## What is expected
Whenever the word "selection" turns up in a line below, that line should be copied.

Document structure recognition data
== Segment start ==
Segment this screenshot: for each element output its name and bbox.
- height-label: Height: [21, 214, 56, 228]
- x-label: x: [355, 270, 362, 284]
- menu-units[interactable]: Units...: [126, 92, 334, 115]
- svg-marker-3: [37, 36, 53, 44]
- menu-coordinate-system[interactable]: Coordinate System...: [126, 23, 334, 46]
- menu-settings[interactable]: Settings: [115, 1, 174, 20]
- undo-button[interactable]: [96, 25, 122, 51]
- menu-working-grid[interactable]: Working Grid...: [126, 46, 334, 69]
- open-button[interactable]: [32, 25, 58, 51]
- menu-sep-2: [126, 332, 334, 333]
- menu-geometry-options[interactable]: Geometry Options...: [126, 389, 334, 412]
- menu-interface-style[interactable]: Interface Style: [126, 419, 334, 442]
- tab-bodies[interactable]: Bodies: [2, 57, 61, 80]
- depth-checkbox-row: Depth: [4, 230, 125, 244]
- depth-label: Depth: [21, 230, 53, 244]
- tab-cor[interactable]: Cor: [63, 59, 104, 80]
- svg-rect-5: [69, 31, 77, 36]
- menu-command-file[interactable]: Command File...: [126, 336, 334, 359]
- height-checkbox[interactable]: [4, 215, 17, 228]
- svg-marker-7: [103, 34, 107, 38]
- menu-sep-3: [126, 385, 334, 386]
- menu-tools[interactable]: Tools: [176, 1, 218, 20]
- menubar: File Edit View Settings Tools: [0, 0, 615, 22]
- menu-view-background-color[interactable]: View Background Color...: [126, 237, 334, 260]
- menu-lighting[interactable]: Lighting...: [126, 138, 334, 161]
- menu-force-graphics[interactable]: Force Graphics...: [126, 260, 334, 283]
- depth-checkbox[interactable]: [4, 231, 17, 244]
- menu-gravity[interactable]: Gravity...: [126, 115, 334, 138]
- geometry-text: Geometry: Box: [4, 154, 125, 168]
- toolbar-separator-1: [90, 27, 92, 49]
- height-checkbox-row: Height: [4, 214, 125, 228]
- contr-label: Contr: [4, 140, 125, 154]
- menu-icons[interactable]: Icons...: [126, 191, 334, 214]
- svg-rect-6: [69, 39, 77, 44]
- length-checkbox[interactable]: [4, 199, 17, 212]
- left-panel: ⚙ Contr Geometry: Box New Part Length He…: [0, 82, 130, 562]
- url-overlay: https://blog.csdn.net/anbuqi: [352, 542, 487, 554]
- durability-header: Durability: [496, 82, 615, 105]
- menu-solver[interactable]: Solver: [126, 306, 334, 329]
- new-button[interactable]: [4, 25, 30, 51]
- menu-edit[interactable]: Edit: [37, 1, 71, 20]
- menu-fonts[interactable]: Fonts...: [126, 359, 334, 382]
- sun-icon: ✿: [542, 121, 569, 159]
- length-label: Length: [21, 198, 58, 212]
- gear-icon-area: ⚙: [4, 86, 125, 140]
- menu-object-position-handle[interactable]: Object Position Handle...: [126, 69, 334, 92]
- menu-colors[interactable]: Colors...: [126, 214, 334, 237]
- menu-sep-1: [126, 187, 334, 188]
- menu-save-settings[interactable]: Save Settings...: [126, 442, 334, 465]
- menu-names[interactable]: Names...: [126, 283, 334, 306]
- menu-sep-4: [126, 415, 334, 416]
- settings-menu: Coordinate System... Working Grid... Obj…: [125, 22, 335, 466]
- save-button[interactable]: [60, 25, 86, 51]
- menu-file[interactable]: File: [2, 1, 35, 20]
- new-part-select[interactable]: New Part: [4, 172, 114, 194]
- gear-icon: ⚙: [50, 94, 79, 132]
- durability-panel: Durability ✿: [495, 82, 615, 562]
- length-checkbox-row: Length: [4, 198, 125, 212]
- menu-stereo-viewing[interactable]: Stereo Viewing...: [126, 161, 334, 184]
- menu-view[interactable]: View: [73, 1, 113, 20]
== Segment end ==
== Segment start ==
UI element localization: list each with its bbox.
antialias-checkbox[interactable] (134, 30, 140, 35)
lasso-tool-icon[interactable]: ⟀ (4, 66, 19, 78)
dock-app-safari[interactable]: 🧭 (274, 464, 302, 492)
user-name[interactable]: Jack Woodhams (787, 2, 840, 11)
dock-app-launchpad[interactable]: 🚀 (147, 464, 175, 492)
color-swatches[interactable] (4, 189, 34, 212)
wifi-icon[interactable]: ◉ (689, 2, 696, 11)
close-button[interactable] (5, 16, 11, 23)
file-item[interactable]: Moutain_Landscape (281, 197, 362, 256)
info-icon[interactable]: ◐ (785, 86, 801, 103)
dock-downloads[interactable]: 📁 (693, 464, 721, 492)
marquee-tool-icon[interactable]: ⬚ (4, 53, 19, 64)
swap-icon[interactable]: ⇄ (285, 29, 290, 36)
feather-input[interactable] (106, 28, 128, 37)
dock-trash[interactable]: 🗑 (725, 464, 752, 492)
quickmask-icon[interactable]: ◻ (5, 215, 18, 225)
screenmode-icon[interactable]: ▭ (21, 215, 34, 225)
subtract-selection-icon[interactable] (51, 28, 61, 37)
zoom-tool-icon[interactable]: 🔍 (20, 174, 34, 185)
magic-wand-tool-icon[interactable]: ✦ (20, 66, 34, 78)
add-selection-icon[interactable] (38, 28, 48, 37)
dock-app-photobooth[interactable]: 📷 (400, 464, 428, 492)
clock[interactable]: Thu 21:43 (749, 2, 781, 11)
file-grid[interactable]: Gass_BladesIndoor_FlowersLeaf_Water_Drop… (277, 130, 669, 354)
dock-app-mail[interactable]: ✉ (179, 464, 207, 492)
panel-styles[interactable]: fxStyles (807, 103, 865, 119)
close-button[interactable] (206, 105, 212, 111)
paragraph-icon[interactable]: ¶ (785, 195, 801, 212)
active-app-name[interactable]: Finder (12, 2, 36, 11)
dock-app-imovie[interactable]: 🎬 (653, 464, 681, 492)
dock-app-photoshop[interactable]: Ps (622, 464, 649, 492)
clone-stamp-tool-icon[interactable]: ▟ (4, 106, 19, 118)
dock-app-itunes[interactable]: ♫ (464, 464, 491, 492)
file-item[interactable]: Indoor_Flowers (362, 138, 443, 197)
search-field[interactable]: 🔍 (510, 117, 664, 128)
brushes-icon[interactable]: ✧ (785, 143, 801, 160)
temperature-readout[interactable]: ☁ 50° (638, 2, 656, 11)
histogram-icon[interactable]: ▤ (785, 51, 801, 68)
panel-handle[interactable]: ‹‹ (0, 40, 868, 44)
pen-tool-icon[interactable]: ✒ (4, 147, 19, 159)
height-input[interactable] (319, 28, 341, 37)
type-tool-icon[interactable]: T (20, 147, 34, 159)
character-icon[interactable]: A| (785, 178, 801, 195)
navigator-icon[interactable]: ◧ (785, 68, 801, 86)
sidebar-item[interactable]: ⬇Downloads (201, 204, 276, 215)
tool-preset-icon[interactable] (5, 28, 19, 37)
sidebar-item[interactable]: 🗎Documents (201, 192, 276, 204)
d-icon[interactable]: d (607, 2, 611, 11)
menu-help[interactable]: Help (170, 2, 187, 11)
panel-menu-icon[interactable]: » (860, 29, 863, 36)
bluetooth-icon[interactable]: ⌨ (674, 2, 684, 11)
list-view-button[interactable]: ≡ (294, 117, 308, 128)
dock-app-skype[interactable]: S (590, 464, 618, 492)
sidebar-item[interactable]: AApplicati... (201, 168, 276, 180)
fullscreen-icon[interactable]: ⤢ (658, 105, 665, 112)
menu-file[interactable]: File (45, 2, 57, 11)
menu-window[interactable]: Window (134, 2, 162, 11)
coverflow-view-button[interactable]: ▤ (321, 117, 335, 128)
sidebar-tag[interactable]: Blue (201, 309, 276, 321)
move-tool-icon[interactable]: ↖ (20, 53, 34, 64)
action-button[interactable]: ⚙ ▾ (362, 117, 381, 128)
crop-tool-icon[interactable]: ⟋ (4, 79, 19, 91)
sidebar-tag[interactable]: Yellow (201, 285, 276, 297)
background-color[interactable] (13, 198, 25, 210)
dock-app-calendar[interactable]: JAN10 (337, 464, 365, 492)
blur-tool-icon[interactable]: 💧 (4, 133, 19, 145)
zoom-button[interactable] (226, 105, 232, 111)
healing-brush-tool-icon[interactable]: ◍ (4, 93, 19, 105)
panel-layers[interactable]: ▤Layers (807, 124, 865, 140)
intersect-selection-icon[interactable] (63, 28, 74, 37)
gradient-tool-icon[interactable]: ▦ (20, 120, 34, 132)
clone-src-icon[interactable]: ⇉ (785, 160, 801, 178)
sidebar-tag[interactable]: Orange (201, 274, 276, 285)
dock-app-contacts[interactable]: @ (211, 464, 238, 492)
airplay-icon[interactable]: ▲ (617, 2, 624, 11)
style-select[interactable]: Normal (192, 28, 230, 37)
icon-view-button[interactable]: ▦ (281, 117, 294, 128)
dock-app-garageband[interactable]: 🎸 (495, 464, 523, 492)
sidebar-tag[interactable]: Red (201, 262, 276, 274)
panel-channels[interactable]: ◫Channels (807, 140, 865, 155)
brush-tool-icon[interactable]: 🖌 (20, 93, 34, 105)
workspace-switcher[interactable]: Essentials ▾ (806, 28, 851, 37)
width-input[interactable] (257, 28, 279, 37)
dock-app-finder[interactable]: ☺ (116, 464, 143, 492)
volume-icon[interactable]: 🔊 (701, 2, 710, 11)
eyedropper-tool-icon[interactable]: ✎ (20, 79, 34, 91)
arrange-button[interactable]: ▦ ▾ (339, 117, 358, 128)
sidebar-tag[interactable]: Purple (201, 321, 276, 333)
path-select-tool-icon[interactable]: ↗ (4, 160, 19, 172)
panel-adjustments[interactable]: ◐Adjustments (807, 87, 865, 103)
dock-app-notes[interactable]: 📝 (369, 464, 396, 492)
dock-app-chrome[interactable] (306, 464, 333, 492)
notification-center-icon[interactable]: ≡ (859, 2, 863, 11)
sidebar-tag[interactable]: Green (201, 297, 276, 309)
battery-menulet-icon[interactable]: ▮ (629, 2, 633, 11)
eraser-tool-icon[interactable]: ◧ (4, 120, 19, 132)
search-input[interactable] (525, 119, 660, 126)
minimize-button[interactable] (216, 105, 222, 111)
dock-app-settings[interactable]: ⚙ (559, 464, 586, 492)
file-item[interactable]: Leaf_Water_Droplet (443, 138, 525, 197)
== Segment end ==
## Output of the task
subtract-selection-icon[interactable] (51, 28, 61, 37)
add-selection-icon[interactable] (38, 28, 48, 37)
intersect-selection-icon[interactable] (63, 28, 74, 37)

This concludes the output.